A aguia pousou – Parte I

As mais belas tradições nascem muitas vezes do mero acaso, ou, de modo ainda mais divertido, por acidentes de percurso. Ao pesquisar sobre a tradição do banho de champanhe dos pódios nas vitórias no automobilismo, descobri que um pequeno incidente de percurso fez nascer essa tão conhecida tradição.

Oficialmente, a Fórmula 1 estreou em 1950 e naquele ano a prova francesa foi disputada no autódromo de Reims, localizado na região francesa das Ardenas, também conhecida como a terra do Champagne. Ao vencedor coube como prêmio ganhar uma garrafa da apreciada bebida borbulhante da região, mas nada de estouro no pódio.
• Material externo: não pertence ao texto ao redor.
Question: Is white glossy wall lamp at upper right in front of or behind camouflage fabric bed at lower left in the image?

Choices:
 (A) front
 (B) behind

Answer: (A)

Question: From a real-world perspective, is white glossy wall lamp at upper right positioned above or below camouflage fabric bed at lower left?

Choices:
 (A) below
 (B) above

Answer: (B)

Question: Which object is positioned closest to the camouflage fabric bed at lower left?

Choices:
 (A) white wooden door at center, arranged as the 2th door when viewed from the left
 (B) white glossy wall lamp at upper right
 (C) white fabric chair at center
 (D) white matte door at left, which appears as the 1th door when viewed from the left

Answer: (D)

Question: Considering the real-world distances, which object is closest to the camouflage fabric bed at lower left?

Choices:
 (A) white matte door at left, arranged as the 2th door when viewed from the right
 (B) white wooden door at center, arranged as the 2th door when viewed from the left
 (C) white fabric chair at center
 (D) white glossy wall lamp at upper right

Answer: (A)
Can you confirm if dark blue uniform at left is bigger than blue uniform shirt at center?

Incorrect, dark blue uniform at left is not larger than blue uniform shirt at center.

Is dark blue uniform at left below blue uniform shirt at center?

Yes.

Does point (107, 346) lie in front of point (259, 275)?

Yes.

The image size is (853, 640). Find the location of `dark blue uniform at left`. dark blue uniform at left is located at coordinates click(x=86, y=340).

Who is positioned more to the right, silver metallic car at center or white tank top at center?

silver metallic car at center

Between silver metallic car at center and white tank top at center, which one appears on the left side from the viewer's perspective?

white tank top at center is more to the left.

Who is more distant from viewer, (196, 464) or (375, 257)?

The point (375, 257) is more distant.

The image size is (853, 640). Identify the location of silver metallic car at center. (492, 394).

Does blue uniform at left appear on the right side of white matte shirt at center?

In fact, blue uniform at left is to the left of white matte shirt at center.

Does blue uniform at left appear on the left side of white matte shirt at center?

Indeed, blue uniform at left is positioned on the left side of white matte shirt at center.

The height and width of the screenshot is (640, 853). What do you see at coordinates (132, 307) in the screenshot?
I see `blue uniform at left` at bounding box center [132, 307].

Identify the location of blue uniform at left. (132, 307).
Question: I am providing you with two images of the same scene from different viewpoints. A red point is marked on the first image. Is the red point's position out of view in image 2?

Continuando a nossa pesquisa, vamos dar um salto de uma década e ir até os anos 60. Foi essa a década em que surgiu o estouro do champanhe, e também foi essa a época em que americanos chegaram em solo europeu para competir.

Na década de 1960, Enzo Ferrari e sua equipe eram considerados a força dominante no automobilismo de competição no mundo, criando máquinas de velocidade que eram imbatíveis na pista. Quando a Ferrari chegou em Le Mans em 1966, no retrospecto da Scuderia era de vitória nas 6 provas anteriores, uma hegemonia até então. Desde 1949 eram 9 vitórias acumuladas, nenhuma outra marca havia vencido tanto por lá.

Na América, por sua vez, a marca dominante era a Ford, que estava perdendo terreno no mercado na luta contra suas duas “irmãs” General Motors e Chrysler. Numa época quem que praticamente só se vendiam aqueles sedãs enormes, macios demais e muito, muito pesados, os jovens americanos começavam a querer velocidade sobre o conforto, estilo sobre a segurança.

Enzo Ferrari, por volta de 1963, sinalizou o desejo de vender a sua empresa e Henry Ford II viu ali uma solução ao problema da imagem da Ford no mercado. Era uma excelente chance de mudar radicalmente o status da empresa.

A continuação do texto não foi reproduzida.